**TRY IT**: Answer with one number only: the count of lines below that hold the word "frilenseri".

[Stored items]
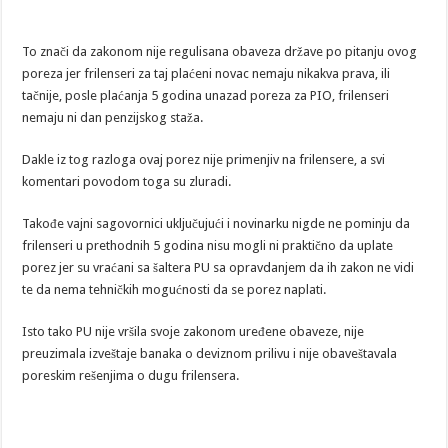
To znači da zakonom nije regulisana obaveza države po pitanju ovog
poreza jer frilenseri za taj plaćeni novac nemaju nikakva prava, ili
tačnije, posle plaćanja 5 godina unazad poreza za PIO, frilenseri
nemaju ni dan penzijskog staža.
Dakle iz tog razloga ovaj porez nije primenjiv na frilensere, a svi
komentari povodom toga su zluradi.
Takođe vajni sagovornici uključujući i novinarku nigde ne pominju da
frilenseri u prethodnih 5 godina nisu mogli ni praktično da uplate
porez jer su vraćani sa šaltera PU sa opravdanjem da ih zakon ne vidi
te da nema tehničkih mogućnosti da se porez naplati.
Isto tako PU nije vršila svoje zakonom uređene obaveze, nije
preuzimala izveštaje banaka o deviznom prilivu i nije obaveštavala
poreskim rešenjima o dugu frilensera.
--
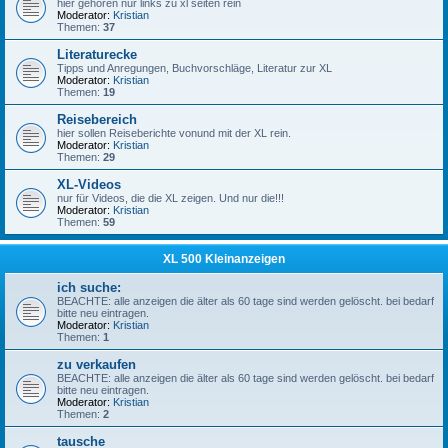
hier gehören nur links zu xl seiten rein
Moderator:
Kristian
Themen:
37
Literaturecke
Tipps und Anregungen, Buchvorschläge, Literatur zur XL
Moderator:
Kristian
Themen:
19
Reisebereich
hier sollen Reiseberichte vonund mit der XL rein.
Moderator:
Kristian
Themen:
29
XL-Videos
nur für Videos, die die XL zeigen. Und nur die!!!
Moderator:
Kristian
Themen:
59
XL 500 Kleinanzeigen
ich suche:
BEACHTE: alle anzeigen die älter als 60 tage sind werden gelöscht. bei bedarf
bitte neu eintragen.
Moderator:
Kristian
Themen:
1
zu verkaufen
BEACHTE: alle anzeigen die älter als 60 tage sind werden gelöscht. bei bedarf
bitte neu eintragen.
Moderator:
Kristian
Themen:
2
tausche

**SOLUTION FOR THIS TASK**: 3